Topic 1

Data Preparation & Cleaning

Before analyzing data, you must prepare and clean it. Raw data almost always contains errors, inconsistencies, and missing values that need to be addressed. Data preparation can take 60-80% of a data analyst's time—it's tedious but essential for valid results.

The Data Analysis Workflow

Collect Data
Prepare & Clean
Explore
Analyze
Report

Setting Up Your Data File

Spreadsheet Structure

ID Age Gender Score_Pre Score_Post Group
001 23 1 45 52 1
002 25 2 38 41 2
003 21 1 52 58 1

Rows = Cases/Participants (one row per person)

Columns = Variables (one column per variable)

Variable Naming Rules

Use short, descriptive names

Age, Score_Pre, GroupID

Start with a letter

Q1, Item_1, Var_A

Use underscores for spaces

Pre_Test, Post_Test

Avoid spaces

Pre Test ✗

Avoid special characters

Score#1, Age@start ✗

Avoid very long names

ParticipantPreTestScoreFirstSession ✗

Creating a Codebook

A codebook documents all variables, their meanings, and how values are coded.

Example Codebook

Variable Description Type Values Missing
ID Participant identifier String 001-150 None
Age Age in years Numeric 18-65 -99
Gender Self-reported gender Categorical 1=Male, 2=Female, 3=Other -99
Score_Pre Pre-test score (0-100) Numeric 0-100 -99
Group Experimental condition Categorical 1=Control, 2=Treatment None

Data Cleaning Checklist

Check for Errors

  • Out-of-range values: Age = 250? Score = -5?

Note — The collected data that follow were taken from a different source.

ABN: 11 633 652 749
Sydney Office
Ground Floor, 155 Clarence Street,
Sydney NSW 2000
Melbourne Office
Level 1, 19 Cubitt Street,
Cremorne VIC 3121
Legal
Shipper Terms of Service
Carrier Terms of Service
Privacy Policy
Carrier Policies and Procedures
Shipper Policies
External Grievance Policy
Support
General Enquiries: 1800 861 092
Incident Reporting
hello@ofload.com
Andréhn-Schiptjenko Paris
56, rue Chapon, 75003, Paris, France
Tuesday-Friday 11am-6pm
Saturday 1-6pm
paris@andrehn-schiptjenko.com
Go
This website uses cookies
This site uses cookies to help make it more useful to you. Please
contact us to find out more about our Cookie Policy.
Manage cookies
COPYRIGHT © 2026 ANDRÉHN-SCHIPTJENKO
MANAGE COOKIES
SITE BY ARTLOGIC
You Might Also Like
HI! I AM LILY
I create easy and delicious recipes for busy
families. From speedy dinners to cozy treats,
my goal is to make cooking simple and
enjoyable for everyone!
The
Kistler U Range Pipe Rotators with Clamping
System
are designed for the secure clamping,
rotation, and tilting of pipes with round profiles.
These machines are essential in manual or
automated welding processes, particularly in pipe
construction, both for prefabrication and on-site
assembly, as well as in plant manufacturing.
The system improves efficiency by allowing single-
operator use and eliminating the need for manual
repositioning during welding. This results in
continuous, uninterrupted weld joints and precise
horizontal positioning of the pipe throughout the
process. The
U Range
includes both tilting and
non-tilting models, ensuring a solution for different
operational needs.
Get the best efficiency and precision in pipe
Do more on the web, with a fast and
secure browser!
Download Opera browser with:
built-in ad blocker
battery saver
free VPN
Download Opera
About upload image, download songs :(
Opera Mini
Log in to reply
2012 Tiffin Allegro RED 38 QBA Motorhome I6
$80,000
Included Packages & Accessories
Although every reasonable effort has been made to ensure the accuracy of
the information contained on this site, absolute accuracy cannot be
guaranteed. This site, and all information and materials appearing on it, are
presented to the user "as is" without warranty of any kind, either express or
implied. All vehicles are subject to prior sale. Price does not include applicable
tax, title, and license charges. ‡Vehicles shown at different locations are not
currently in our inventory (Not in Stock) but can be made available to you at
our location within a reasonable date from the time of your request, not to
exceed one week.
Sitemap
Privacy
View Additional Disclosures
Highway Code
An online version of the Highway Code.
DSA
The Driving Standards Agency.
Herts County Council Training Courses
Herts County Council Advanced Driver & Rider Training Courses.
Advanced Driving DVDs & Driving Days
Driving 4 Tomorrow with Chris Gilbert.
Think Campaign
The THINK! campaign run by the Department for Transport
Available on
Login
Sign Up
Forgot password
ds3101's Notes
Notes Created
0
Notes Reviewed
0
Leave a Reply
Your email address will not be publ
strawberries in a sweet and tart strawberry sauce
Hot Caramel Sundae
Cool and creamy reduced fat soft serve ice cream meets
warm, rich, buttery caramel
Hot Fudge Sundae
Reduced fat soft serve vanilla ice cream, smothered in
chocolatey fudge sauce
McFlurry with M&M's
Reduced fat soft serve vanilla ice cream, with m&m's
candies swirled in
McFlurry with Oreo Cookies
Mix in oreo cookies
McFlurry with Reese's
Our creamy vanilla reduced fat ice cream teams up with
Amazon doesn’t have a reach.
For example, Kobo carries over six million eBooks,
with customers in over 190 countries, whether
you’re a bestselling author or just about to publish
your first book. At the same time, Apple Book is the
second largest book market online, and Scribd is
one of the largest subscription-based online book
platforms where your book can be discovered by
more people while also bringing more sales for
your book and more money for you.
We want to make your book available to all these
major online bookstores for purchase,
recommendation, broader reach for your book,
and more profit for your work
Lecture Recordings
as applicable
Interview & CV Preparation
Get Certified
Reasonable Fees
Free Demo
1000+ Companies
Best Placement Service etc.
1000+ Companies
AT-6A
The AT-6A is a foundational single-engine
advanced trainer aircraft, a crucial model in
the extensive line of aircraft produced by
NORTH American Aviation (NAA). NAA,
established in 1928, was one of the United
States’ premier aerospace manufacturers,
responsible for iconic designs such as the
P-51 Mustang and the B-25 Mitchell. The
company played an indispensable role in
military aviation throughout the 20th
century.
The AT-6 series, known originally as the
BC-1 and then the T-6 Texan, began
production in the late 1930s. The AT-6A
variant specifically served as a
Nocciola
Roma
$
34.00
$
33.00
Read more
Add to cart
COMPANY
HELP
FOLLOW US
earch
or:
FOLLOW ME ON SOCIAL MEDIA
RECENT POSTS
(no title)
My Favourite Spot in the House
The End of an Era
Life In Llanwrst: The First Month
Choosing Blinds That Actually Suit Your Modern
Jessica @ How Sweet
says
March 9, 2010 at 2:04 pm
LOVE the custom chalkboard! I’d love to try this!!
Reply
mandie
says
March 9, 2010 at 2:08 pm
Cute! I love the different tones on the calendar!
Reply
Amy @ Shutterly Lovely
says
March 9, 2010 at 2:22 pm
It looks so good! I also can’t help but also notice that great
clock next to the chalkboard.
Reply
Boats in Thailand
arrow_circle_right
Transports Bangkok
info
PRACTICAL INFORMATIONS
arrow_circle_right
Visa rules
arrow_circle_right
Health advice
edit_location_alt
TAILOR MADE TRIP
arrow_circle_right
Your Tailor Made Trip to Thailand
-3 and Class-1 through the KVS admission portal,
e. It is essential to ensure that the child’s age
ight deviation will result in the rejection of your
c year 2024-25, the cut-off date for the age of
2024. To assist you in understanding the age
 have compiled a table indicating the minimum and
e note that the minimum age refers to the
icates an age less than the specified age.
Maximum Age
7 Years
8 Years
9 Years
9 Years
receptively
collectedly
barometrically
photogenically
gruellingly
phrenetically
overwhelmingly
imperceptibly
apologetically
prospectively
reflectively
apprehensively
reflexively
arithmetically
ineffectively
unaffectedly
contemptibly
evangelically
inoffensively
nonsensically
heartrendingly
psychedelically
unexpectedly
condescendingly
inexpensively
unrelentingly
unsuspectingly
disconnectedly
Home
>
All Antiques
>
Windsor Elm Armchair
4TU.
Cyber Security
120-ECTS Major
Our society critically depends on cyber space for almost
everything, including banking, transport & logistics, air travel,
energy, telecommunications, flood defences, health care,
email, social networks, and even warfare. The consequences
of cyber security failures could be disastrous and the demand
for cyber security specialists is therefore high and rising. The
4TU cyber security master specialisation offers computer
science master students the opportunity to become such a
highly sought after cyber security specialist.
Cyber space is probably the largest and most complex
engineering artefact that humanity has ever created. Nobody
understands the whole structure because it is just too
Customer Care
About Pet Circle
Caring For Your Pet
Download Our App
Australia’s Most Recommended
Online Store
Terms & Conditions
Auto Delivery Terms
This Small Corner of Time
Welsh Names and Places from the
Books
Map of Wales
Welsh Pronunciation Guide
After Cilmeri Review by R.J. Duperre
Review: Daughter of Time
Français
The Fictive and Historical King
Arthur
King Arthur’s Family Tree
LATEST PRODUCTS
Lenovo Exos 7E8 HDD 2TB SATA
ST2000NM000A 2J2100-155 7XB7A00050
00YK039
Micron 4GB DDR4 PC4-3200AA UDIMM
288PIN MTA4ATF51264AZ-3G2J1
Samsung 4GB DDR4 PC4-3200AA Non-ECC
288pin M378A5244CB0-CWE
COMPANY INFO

    How: Run frequencies/descriptives and check min/max

  • Impossible combinations: Pregnant male? 10-year-old with PhD?

    How: Cross-tabulate related variables

  • Typos: "Femalee" instead of "Female"

    How: Check unique values for categorical variables

  • Duplicate entries: Same participant entered twice

    How: Check for duplicate IDs

Handle Missing Data

  • Identify missing values: Are they coded consistently?

    Common codes: blank, NA, -99, 999, "missing"

  • Assess patterns: Is data missing randomly or systematically?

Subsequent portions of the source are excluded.